What security pros should know about insurance coverage for AI chatbot wiretapping claims

There are subtle differences in the way courts are viewing privacy litigation arising from the use of AI chatbots in comparison to litigation involving analytical tools like session reply or cookies. Both claims involve allegations that a third party is intercepting communications without proper consent, often under state wiretapping laws, but the legal arguments and defenses vary because the data being collected is different. ... Whether or not an exclusion will ultimately impact coverage depends both on the specific language of the exclusion and also the allegations raised in the underlying lawsuit. For example, broadly worded exclusions with “catch-all” phrases precluding coverage for any statutory violation may be more difficult for policyholder to overcome than an exclusion that identifies by name specific statutes. As these claims are relatively new, we have yet to see significant examples of how this plays out in the context of insurance coverage litigation.

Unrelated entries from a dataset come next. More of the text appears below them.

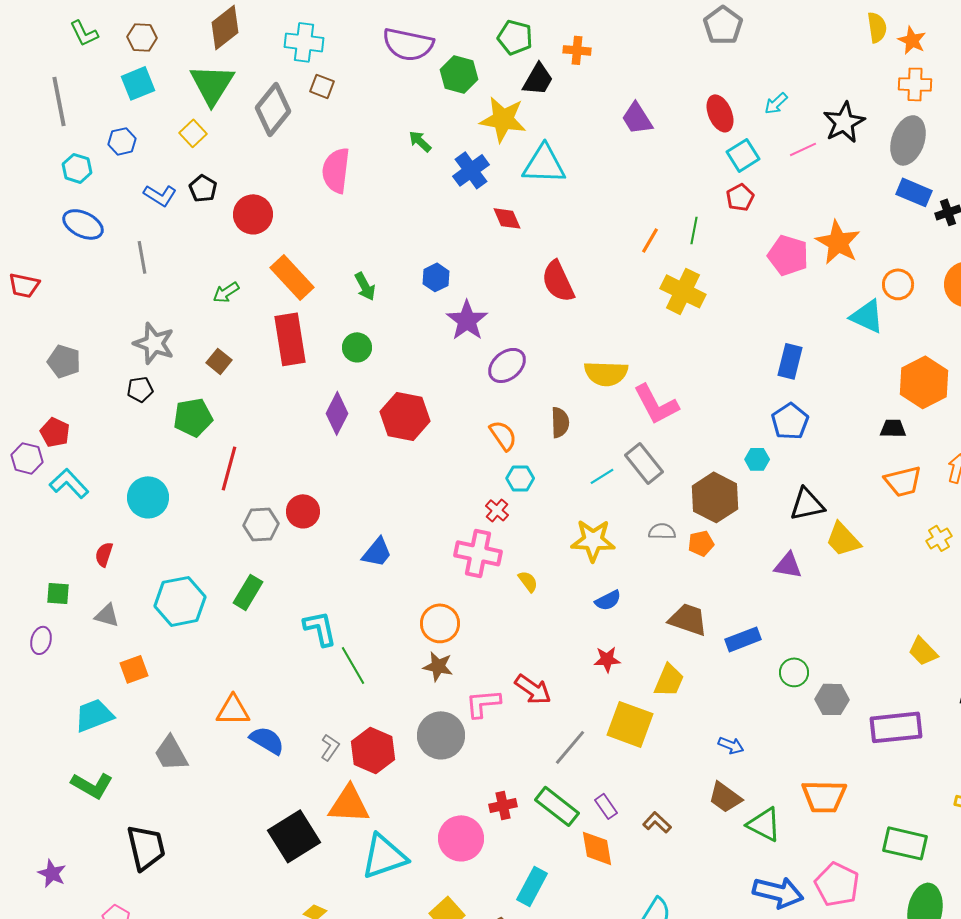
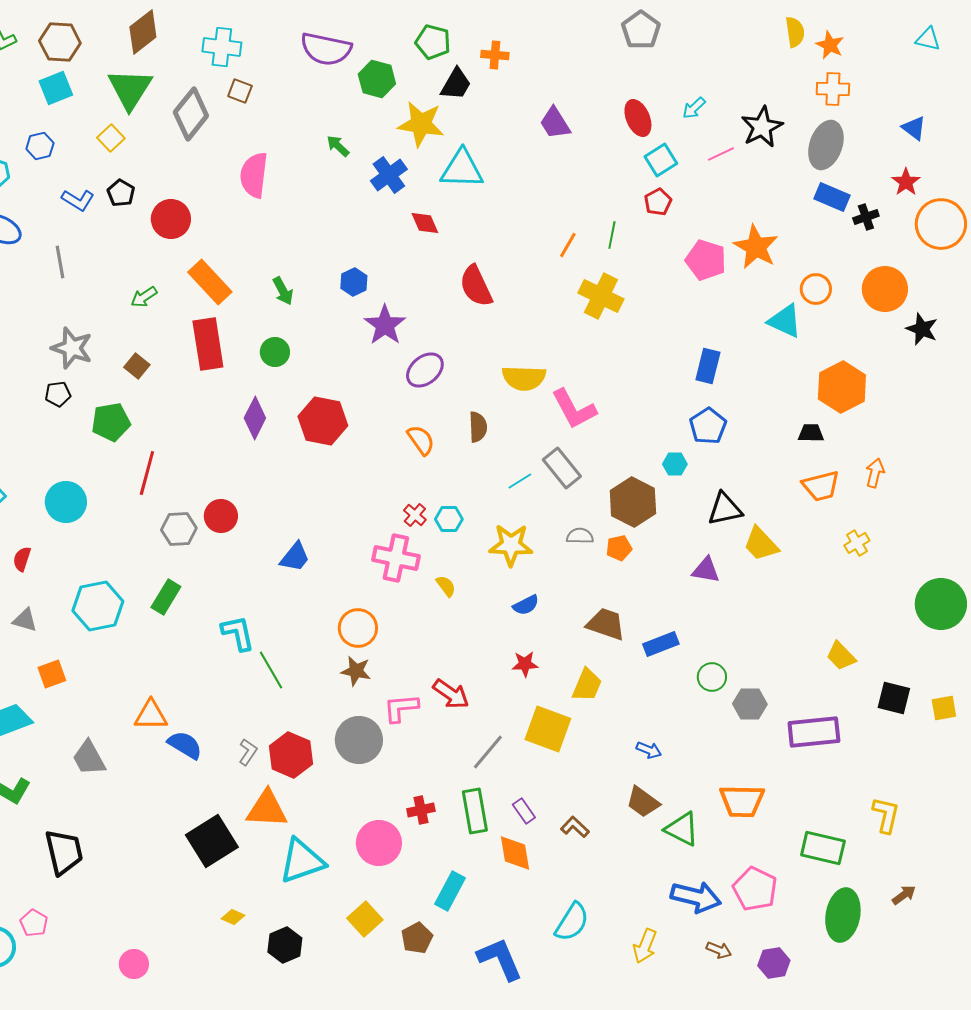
brown hexagon: (142, 37) -> (60, 42), size x1.4
cyan hexagon: (520, 478) -> (449, 519), moved
green rectangle: (557, 806) -> (475, 811), turned 42

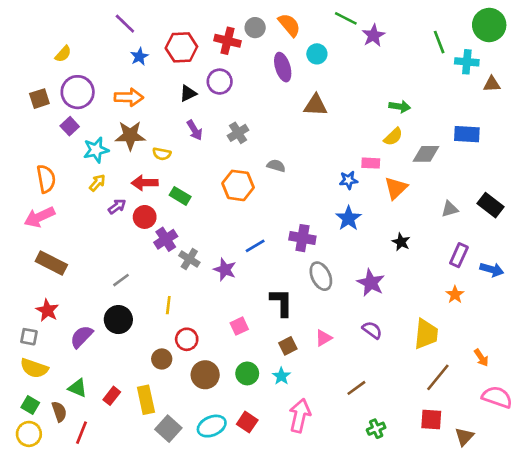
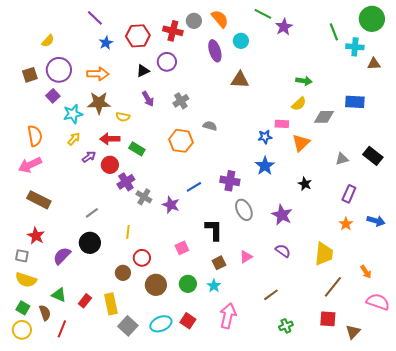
blue arrow: (492, 270) -> (376, 221), moved

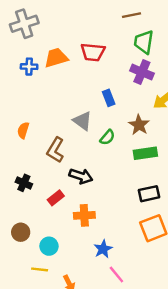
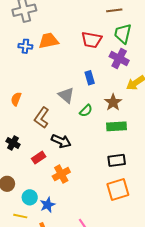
red trapezoid: (93, 52) -> (92, 40), moved
orange cross: (84, 215) -> (61, 174), turned -30
blue star: (103, 249) -> (48, 205), moved

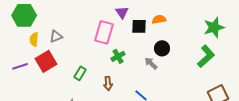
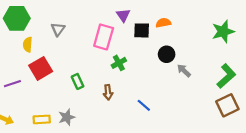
gray triangle: (56, 36) -> (58, 29), moved, turned -32
green L-shape: (206, 56) -> (226, 76), moved
gray arrow: (151, 63) -> (184, 71), moved
purple line: (20, 66) -> (12, 84), moved
green rectangle: (80, 73) -> (78, 81), turned -56

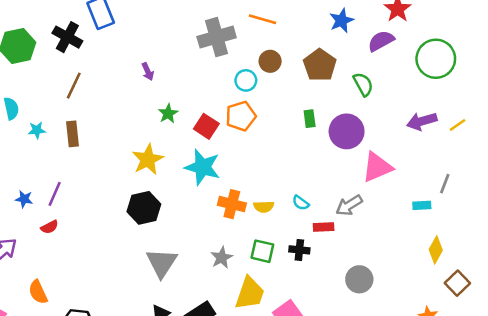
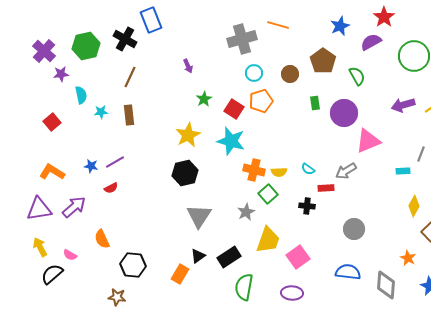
brown circle: (270, 61) -> (290, 74), moved
cyan circle: (246, 80) -> (254, 73), moved
purple line: (55, 194) -> (115, 162), turned 36
green square: (262, 251) -> (268, 194), moved, turned 36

However, we saw similar coverage arguments in the context of insurance coverage litigation where the underlying suit alleged violations of the Biometric Information Privacy Act (BIPA). ... To help mitigate risks, organizations should review their user consent mechanisms for AI Bot Communications. Consent does not always mean signing a form, but could include prominently displaying chatbot privacy notices before any data collection, providing easy access to the business’s privacy policy detailing how chatbot interactions are stored, and using automated disclaimers at the start of each chat session.